Chascun exerceoit son penard : chascun desrouilloit son braquemard. […]
Diogenes les voyant en telle ferveur mesnaige remuer, & n’estant par les magistratz enployé à chose aulcune faire, contempla par quelques iours leur contenence sans mot dire : puys comme excité d’esprit Martial, ceignit son palle en escharpe, recoursa ses manches iusques es coubtes, se troussa en cueilleur de pommes, bailla à un sien compaignon vieulx sa bezasse, ses livres, & opistographes, feit hors la ville tirant vers la Cranie (qui est une colline & promontoire lez Corinthe) une belle esplanade : y roulla le tonneau fictil, qui pour maison luy estoit contre les miures du ciel, & en grande vehemence d’esprit desployant ses braz le tournoit, viroit, brouilloit, barbouilloit, hersoit, versoit, renversoit, grattoit, flattoit, barattoit, bastoit, boutoit, butoit, tabustoit, cullebutoit, trepoit, trempoit, tapoit, timpoit, estouppoit, destouppoit, detraquoit, triquotoit, chapotoit, croulloit, elançoit, chamailloit, bransloit, esbranloit, levoit, lavoit, clavoit, entravoit, bracquoit, bricquoit, blocquoit, tracassoit, ramassoit, clabossoit, afestoit, bassouoit, enclouoit, amadouoit, goildronnoit, mittonnoit, tastonnoit, bimbelotoit, clabossoit, terrassoit, bistorioit, vreloppoit, chaluppoit, charmoit, armoit, gizarmoit, enharnachoit, empennachoit, carapassonnoit, le devalloit de mont à val, & praecipitoit par le Cranie : puys de val en mont le rapportoit, comme Sisyphus faict sa pierre : tant que peu s’en faillit, qu’il ne le defonçast.

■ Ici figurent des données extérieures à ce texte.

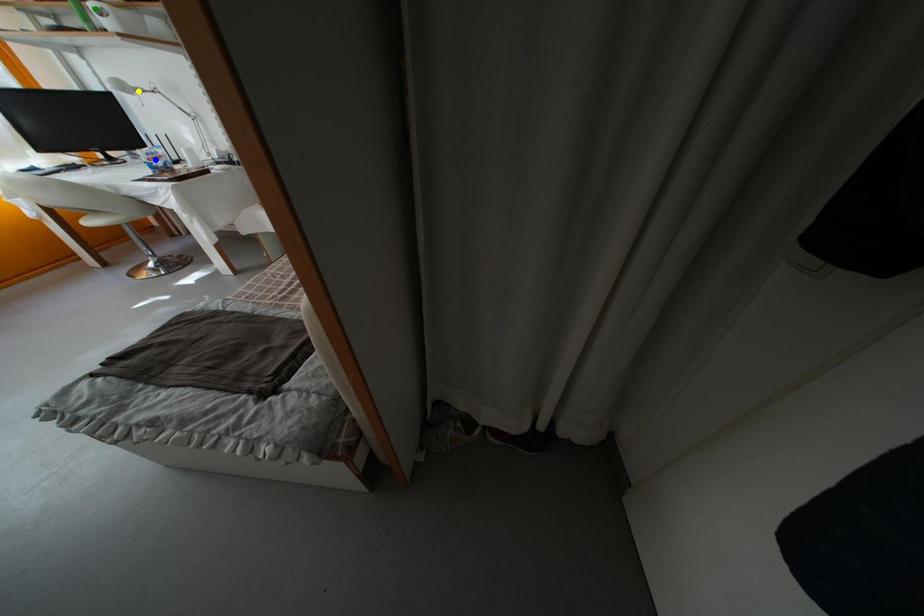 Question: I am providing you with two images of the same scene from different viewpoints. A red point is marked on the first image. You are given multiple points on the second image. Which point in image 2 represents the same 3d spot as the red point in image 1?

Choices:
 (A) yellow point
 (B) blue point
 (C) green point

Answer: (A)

Ce voyant quelqu’un de ses amis, luy demanda, quelle cause le mouvoit, à son corps, son esprit, son tonneau ainsi tormenter ? Auquel respondit le philosophe, qu’à autre office n’estant pour la republicque employé, il en ceste façon son tonneau tempestoit, pour entre ce peuple tant fervent & occupé, n’este veu seul cessateur & ocieux.
Je pense qu’un modèle historique et social soucieux de faire vivre les hommes plus vieux grâce à l’aide de la médecine, mais indifférent au fait qu’ils vivent plus mal à cause de ses valeurs, est régressif. Ce sont les modèles les plus tenacement conservateurs qui se drapent inlassablement dans le manteau de gloire progressiste. Qu’ils le fassent armés de la science est le signe d’une forme superstitieuse de rapport à la quiddité : les radicalisations normatives, computatives, du langage visent à le considérer comme communication, comme les radicalisations comportementalistes de la psychologie visent à considérer l’homme comme une machine poilue. Le terme même de communication pour parler de langage humain brouille l’esprit de telle manière que le poème passerait pour une communication ratée. Mais c’est la communication qui est du langage raté. La communication est une petite affaire de dauphins ou de fourmis qui, effectivement, se pense dans un dispositif « fonctionnel ». Le langage humain est bien autre chose qu’un dispositif fonctionnel. C’est une condition d’apparition à la vie.